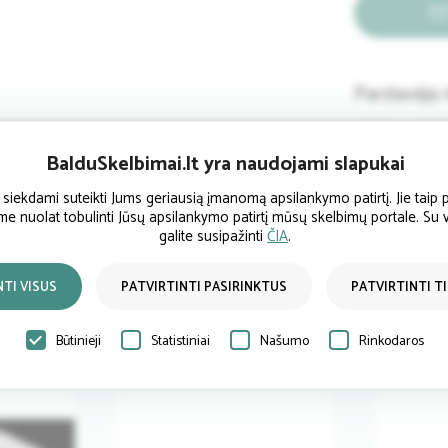
Pardavėjo 
BalduSkelbimai.lt yra naudojami slapukai
ekdami suteikti Jums geriausią įmanomą apsilankymo patirtį. Jie taip p
ume nuolat tobulinti Jūsų apsilankymo patirtį mūsų skelbimų portale. Su
galite susipažinti
ČIA
.
NTI VISUS
PATVIRTINTI PASIRINKTUS
PATVIRTINTI T
Būtinieji
Statistiniai
Našumo
Rinkodaros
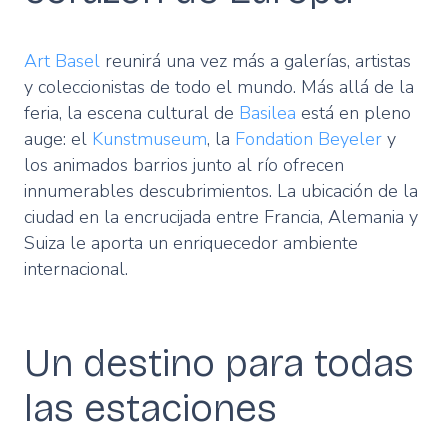
Art Basel
reunirá una vez más a galerías, artistas
y coleccionistas de todo el mundo. Más allá de la
feria, la escena cultural de
Basilea
está en pleno
auge: el
Kunstmuseum
, la
Fondation Beyeler
y
los animados barrios junto al río ofrecen
innumerables descubrimientos. La ubicación de la
ciudad en la encrucijada entre Francia, Alemania y
Suiza le aporta un enriquecedor ambiente
internacional.
Un destino para todas
las estaciones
=-=-=-=-=
> **Task to carry out**:
Retype the data above in full, exactly as it stands, and skip any image.

> **Written reply**:
Pardavėjo 
BalduSkelbimai.lt yra naudojami slapukai
ekdami suteikti Jums geriausią įmanomą apsilankymo patirtį. Jie taip p
ume nuolat tobulinti Jūsų apsilankymo patirtį mūsų skelbimų portale. Su
galite susipažinti
ČIA
.
NTI VISUS
PATVIRTINTI PASIRINKTUS
PATVIRTINTI T
Būtinieji
Statistiniai
Našumo
Rinkodaros
Art Basel
reunirá una vez más a galerías, artistas
y coleccionistas de todo el mundo. Más allá de la
feria, la escena cultural de
Basilea
está en pleno
auge: el
Kunstmuseum
, la
Fondation Beyeler
y
los animados barrios junto al río ofrecen
innumerables descubrimientos. La ubicación de la
ciudad en la encrucijada entre Francia, Alemania y
Suiza le aporta un enriquecedor ambiente
internacional.
Un destino para todas
las estaciones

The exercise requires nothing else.